2. Estimulam ou dificultam o crescimento de liberdade e responsabilidade pessoal interior?
3. Promovem maduro ou imaturo relacionamento com autoridades?
4. Produzem madura ou imatura consciência?
5. Produzem um fardo de culpa ou uma consciência (percepção) de perdão?
6. São suas preocupações básicas ligadas ao comportamento superficial ou à profunda saúde da personalidade?
7. Aumentam ou diminuem o prazer ou satisfação pessoal da vida?
8. Tratam as energias vitais do sexo e da agressividade de forma construtiva ou repressiva?
9. Promovem maduras ou presunçosas crenças mágico-religiosas?
10. Promovem amor e crescimento, ou medo e fixação (estagnação)?

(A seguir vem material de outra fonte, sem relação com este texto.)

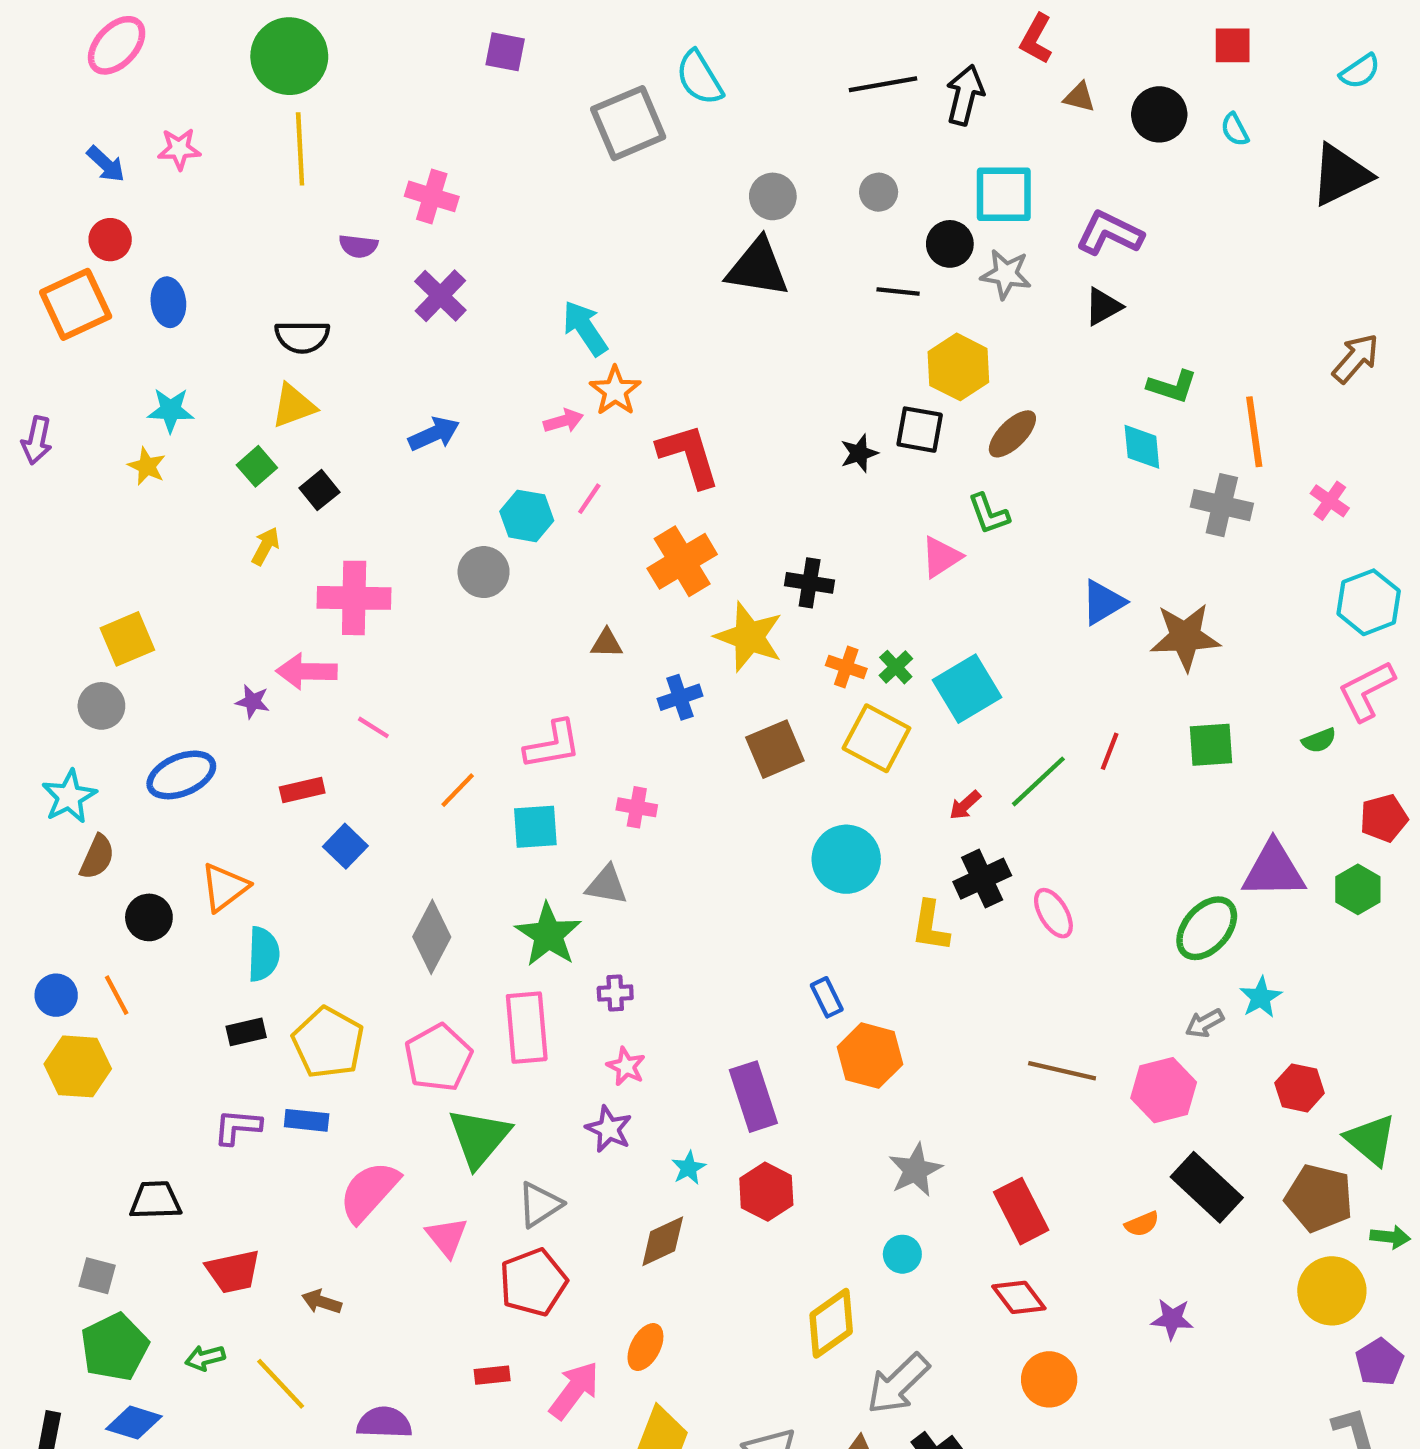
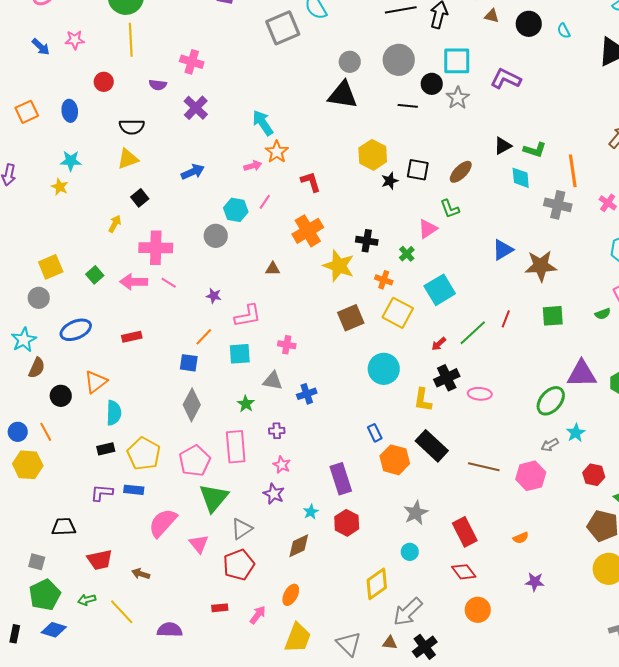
gray circle: (879, 192) -> (399, 60), size x1.8
red circle: (110, 240) -> (104, 82), moved
gray star: (1006, 274) -> (458, 98), turned 30
orange square: (76, 304) -> (27, 112), size x0.7
black triangle: (1103, 307) -> (503, 146), moved
yellow hexagon: (958, 367) -> (373, 155), moved
red L-shape: (689, 455) -> (311, 182), size x0.7
green square: (257, 466) -> (95, 275), moved
green cross: (896, 667) -> (407, 254), moved
blue cross: (680, 697) -> (307, 394), moved
purple star: (253, 702) -> (214, 296), moved
pink line: (373, 727) -> (169, 283), moved
blue square: (345, 846) -> (189, 363), moved, turned -36
pink ellipse: (1053, 913) -> (480, 394), turned -55
green star: (548, 935) -> (246, 404), size x0.6
black rectangle: (1207, 1187) -> (432, 446), moved
pink arrow: (574, 1390) -> (258, 615), size x0.7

11. Fortalecem ou enfraquecem a auto-estima ou a conscientização do valor pessoal de cada um como filho ou filha de Deus?6
É óbvio que o próprio conselheiro deve estar em boas condições psíquicas para poder atuar bem. E o pastor não está mais livre ou isento de conflitos psicológicos que os demais! Não é sua formação teórica como conselheiro (como não é a do psicólogo e psiquiatra), por mais extensa e profunda que seja, que o libertará de possíveis conflitos emocionais. Da mesma maneira nos parece que não é pela aquisição de conhecimentos teológicos que se adquire a santificação (equilíbrio espiritual), mas pelo constante relacionamento com o Pai, com Jesus e com o Espírito Santo através dos meios indicados por Ele em Sua Palavra e nos escritos do Espírito de Profecia.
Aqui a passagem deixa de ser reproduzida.